How do we plan and deliver the growth corridors the UK needs? Andrew Nothstine, Arup Director & UK Economics & Casemaking Leader, explains.
For thousands of years, investment in connectivity has been a fundamental catalyst for driving growth, prosperity, and economic reinvention. The ancient Romans built more than 120,000km of roads across Europe, North Africa, and the Middle East, many of which are still in use today. The Erie Canal and St Lawrence Seaway transformed the early economies of Canada and the United States. The postwar motorway boom in the UK and US opened land for housing and industry while also improving logistics networks.
In recent years, we’ve arguably lost sight of this core rationale for enhancing connectivity between our cities. We now make decisions about what projects to fund largely based on abstract concepts like ‘generalised journey times,’ and we artificially limit the scope of our benefit-cost analyses through rules that inhibit an understanding of long-term transformational changes. Such an approach risks overlooking the fundamental purpose of these projects.
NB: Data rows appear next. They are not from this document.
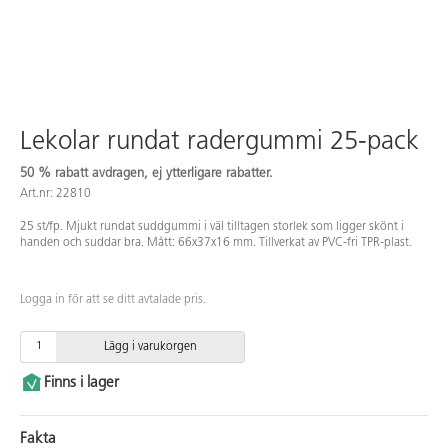
Lekolar rundat radergummi 25-pack
50 % rabatt avdragen, ej ytterligare rabatter.
Art.nr: 22810
25 st/fp. Mjukt rundat suddgummi i väl tilltagen storlek som ligger skönt i
handen och suddar bra. Mått: 66x37x16 mm. Tillverkat av PVC-fri TPR-plast.
Logga in för att se ditt avtalade pris.
Lägg i varukorgen
Finns i lager
Fakta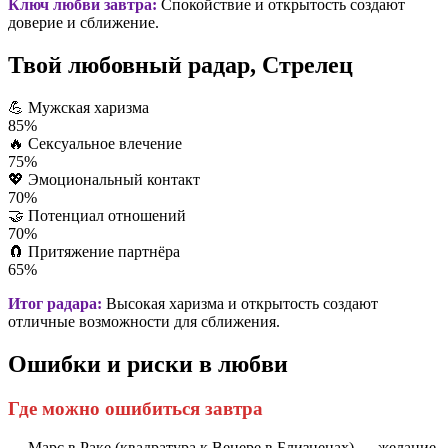
Ключ любви завтра:
Спокойствие и открытость создают
доверие и сближение.
Твой любовный радар, Стрелец
💪
Мужская харизма
85%
🔥
Сексуальное влечение
75%
💖
Эмоциональный контакт
70%
🤝
Потенциал отношений
70%
🧲
Притяжение партнёра
65%
Итог радара:
Высокая харизма и открытость создают
отличные возможности для сближения.
Ошибки и риски в любви
Где можно ошибиться завтра
— Марс в Раке (квадратура к Венере в Близнецах) → желание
We need to get back to viewing major transport schemes as growth and regeneration initiatives, first and foremost. Improved connectivity between our cities, in the form of new or enhanced rail lines and motorways – can be a catalyst for bringing together a wider strategy that links new homes, skills development, energy transmission and inward investment.
Growth corridors, links between cities and towns that have high levels of economic interaction and shared transport connections, offer a framework for achieving this. Within the UK, our analysis suggests there are at least nine primary growth corridors, which account for upwards of 70% of the nation’s population and 75% of economic activity. These corridors have the assets, capacity, and determination to power the next generation of innovation and prosperity.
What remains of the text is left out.